Banyak lagi nasib yang sama  dialami Dona-Dona yang lainnya. Seluruh database handphone yang dimiliki ternyata sudah di-copy perusahaan pinjaman online. Oleh mereka, disebarkan pemberitahuan bahwa yang bersangkutan mempunyai tunggakan hutang dan sebagainya.

Sejak Januari 2018, Satgas Waspada Investasi OJK telah memblokir 947 entitas fintech ilegal dimana untuk tahun 2019 sendiri mencapai 543 fintech ilegal yang diblokir dan pada 2018 sebanyak 404 fintech ilegal. Perusahaan fintech dikatakan ilegal karena tidak terdaftar di OJK, sesuai dengan Peraturan OJK No.77 Tahun 2016, bahwa seluruh penyelenggaraan fintech lending harus sudah terdaftar OJK.

Ketua Dewan Komisioner Otoritas Jasa Keuangan (OJK) Wimboh Santoso mengatakan, perkembangan bisnis financial technology (fintech) di Indonesia sangat pesat. Hal ini juga mendorong maraknya aplikasi rentenir online ilegal yang meresahkan masyarakat. Dengan menawarkan pinjaman secara online yang mudah dan cepat, sayangnya mereka menyertai bunga yang tinggi, hingga proses bisnis yang tidak wajar. “Sekarang ini banyak produk-produk teknologi yang tentu segmennya masyarakat yang enggak bankable. Kredit bisa didapatkan dengan pinjaman online,” ujar Wimboh di Jakarta, sebagaimana dikutip dari moneysmart.id.

Sementara Ketua Harian Asosiasi Fintech Pendanaan Bersama Indonesia (AFPI) Kuseryansyah mengatakan, selain memastikan status fintech legal, konsumen seharusnya mencermati syarat dan ketentuan yang diminta aplikasi pinjaman, seperti besaran bunga, lama pinjaman dan denda keterlambatan.
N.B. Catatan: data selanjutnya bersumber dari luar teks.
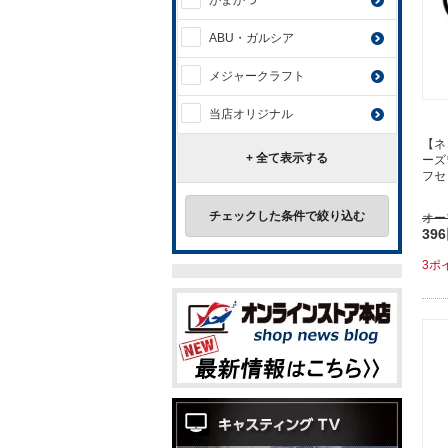
がまかつ
ABU・ガルシア
メジャークラフト
当店オリジナル
【ネ
+ 全て表示する
ーズ
フセ
チェックした条件で絞り込む
オー
39
3ポ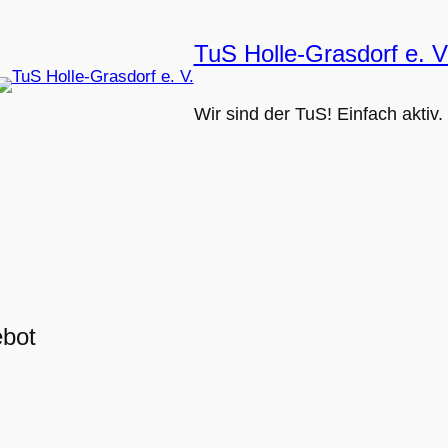
TuS Holle-Grasdorf e. V
Wir sind der TuS! Einfach aktiv.
ebot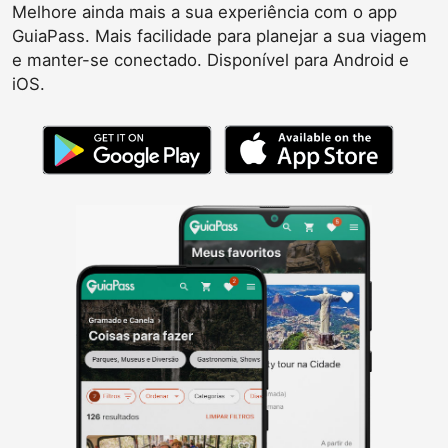
Melhore ainda mais a sua experiência com o app
GuiaPass. Mais facilidade para planejar a sua viagem
e manter-se conectado. Disponível para Android e
iOS.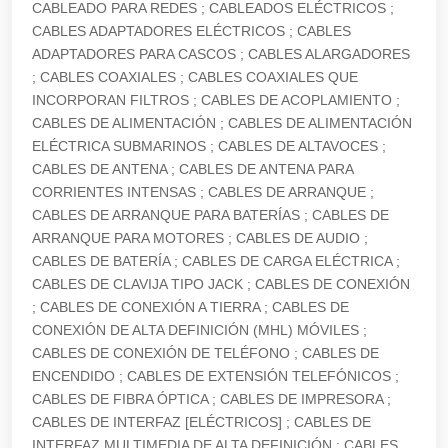
CABLEADO PARA REDES ; CABLEADOS ELÉCTRICOS ;
CABLES ADAPTADORES ELÉCTRICOS ; CABLES
ADAPTADORES PARA CASCOS ; CABLES ALARGADORES
; CABLES COAXIALES ; CABLES COAXIALES QUE
INCORPORAN FILTROS ; CABLES DE ACOPLAMIENTO ;
CABLES DE ALIMENTACIÓN ; CABLES DE ALIMENTACIÓN
ELÉCTRICA SUBMARINOS ; CABLES DE ALTAVOCES ;
CABLES DE ANTENA ; CABLES DE ANTENA PARA
CORRIENTES INTENSAS ; CABLES DE ARRANQUE ;
CABLES DE ARRANQUE PARA BATERÍAS ; CABLES DE
ARRANQUE PARA MOTORES ; CABLES DE AUDIO ;
CABLES DE BATERÍA ; CABLES DE CARGA ELÉCTRICA ;
CABLES DE CLAVIJA TIPO JACK ; CABLES DE CONEXIÓN
; CABLES DE CONEXIÓN A TIERRA ; CABLES DE
CONEXIÓN DE ALTA DEFINICIÓN (MHL) MÓVILES ;
CABLES DE CONEXIÓN DE TELÉFONO ; CABLES DE
ENCENDIDO ; CABLES DE EXTENSIÓN TELEFÓNICOS ;
CABLES DE FIBRA ÓPTICA ; CABLES DE IMPRESORA ;
CABLES DE INTERFAZ [ELÉCTRICOS] ; CABLES DE
INTERFAZ MULTIMEDIA DE ALTA DEFINICIÓN ; CABLES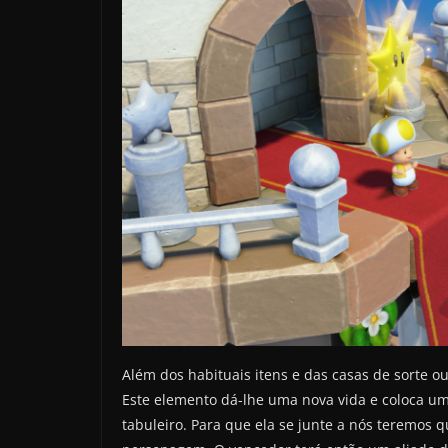
Além dos habituais itens e das casas de sorte 
Este elemento dá-lhe uma nova vida e coloca u
tabuleiro. Para que ela se junte a nós teremos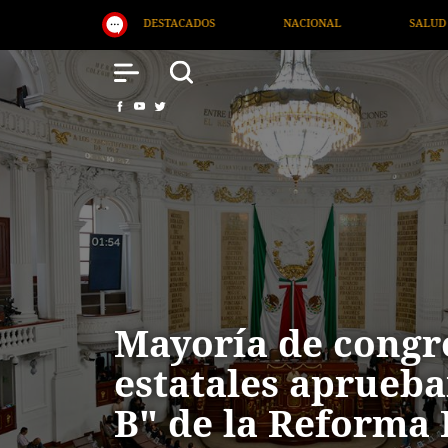
IONAL
SALUD
INTERNACIONAL
TV MIGRANTE
Mayoría de congr
estatales aprueba
B" de la Reforma 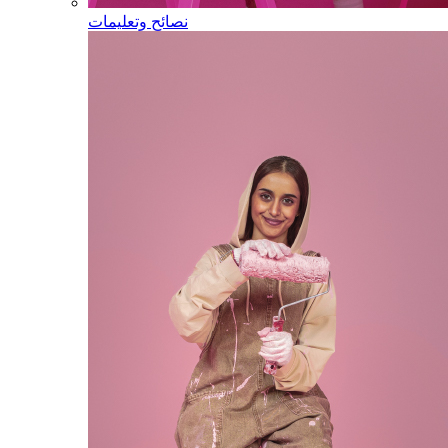
نصائح وتعليمات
Dengan demikian diharapkan masyarakat tidak terjebak dalam pinjaman online yang tidak berizin atau fintech ilegal.“Hal ini karena seluruh praktek bisnis anggota AFPI mengacu pada market conduct yang diatur dalam code of conduct atau pedoman perilaku sebagai dasar AFPI menjalankan market disiplin,” kata Kuseryansyah, sebagaimana dikutip dari bisnis.com.

Itu sebabnya keberadaan fintech terdaftar dan tidak terdaftar menjadi jelas dan berkekuatan hukum. Jika terdapat masyarakat yang merasa dirugikan dari Fintech yang tidak terdaftar akan menjadi masalah delik penipuan. Apabila merasa ditipu bisa langsung lapor kepada kepolisian.

Sejauh ini telah dilakukan pengumuman fintech lending ilegal kepada masyarakat, mengajukan blokir website dan aplikasi secara rutin kepada Kementerian Komnikasi dan Informasi, memutus akses keuangan, mengimbau perbankan untuk menolak pembukaan rekening tanpa rekomendasi OJK, melakukan konfirmasi kepada OJK untuk rekening existing yang diduga digunakan untuk kegiatan ilegal.  Menteri Komunikasi dan Informatika (Menkominfo) Rudiantara menambahkan, pemerintah terus melakukan edukasi dan literasi mengenai Fintech P2P Lending, antara hak dan kewajiban yang harus diketahui masyarakat.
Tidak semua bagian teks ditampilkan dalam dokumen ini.